Benim hiç yasaklarım yok aslın da, ama hiç özgürlüğüm de yok! Bunun nasıl bir ikilem olduğunu bilemiyorum, araştırıyorum ama nafile! Hayatım da hep bir eksik şeyler var gibi, ama ne olduğu meçhul. Uğruna savaşacak bir şeylerim olsun! Söylenecek sözlerim olsun! Sırlarımı paylaşacak dostlarım olsun! Ardım da bıraktıklarım çok üzülmesinler, ama beni çok özlesinler, bunları istiyor muyum yoksa istemiyor muyum? Kendimden hiçbir şey anlamıyorum bu aralar, çelişkilerimle baş başa dövüş çekiş bir gün bir iyi, gün kötü yaşayıp gidiyorum.

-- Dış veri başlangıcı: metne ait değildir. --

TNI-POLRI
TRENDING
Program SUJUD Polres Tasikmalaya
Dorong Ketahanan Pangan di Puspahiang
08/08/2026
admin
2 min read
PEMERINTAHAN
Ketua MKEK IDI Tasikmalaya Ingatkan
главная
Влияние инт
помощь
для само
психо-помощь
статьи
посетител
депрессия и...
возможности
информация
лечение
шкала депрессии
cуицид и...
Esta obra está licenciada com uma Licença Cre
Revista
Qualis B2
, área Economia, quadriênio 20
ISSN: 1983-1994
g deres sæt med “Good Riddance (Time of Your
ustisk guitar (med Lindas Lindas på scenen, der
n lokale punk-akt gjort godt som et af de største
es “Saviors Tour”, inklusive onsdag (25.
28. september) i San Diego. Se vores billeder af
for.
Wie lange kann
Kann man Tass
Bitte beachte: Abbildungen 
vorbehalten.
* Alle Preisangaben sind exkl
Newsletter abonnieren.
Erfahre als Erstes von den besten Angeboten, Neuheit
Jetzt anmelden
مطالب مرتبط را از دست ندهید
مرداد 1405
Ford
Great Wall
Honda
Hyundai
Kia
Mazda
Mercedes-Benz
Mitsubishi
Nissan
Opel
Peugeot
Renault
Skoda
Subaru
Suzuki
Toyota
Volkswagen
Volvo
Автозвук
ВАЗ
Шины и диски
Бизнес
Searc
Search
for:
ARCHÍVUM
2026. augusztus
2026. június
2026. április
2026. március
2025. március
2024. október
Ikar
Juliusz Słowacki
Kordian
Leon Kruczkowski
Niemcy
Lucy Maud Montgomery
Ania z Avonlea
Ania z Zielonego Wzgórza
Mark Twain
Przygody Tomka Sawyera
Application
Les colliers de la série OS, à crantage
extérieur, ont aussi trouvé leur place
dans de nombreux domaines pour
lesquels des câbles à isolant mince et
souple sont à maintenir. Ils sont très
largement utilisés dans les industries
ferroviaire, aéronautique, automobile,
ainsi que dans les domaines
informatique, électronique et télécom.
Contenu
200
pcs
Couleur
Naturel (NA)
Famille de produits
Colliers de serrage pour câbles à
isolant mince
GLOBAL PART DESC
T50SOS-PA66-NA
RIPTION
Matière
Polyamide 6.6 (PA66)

Birgün yıkıp yakmak istiyorum çevremi, sonra tekrar kurmak kendi gönlümce!  İyileri bir tarafa,  kendimi kötülerle beraber diğer tarafa koymak istiyorum.  İkisinin arasına Araf gibi bir yer kurmak niyetim, iyiliği de kötülüğü de içinde barındıranları buraya yerleştirmek, istedikleri tarafı özgürce seçsinler diye.
Ölümden sonra Cennet ve cehennem vardır.  Dünya ise bazen her şey beyaz, bazen de siyahtır, istediğin gibi istediğin yerde yaşa diye. Allah akıl vermiş bir şey ya vardı ya da yoktur, ama benim için öyle değil bir türlü bulamıyorum doğru yolu.  Cennetimi? Cehennemi mi?  Seçeyim.  Hatalar ve şanssızlıklar sanki benim için yaratılmış, mıknatıs gibi hepsini üzerime çekiyorum, sonra yaptığım o basit hatalara oturup gülüyorum! Şanssızlıklar içinse üzgünüm ama elimden bir şey gelmiyor…
 Ömür törpüsü hiç vakit harcamadan çalışıyor, ömrümü, gücümü tüketmeye ve yontmaya! Zaman sanki sürekli aleyhime işliyor durduramıyorum. İçimde ki kin yerini nefrete bırakıyor!  Nefretimi kendime siper ediyorum ve şeytanın en çok sevdiği günahlara sarılıyorum! Kin ve kibir, bir getto gibi sarıp sıkıştırıyor beni duvarların arasın da. Duygularım kör bıçak gibi soğuk!  Bileteyim diyorum kırılıyor, elim tamamen boşta kalıyor!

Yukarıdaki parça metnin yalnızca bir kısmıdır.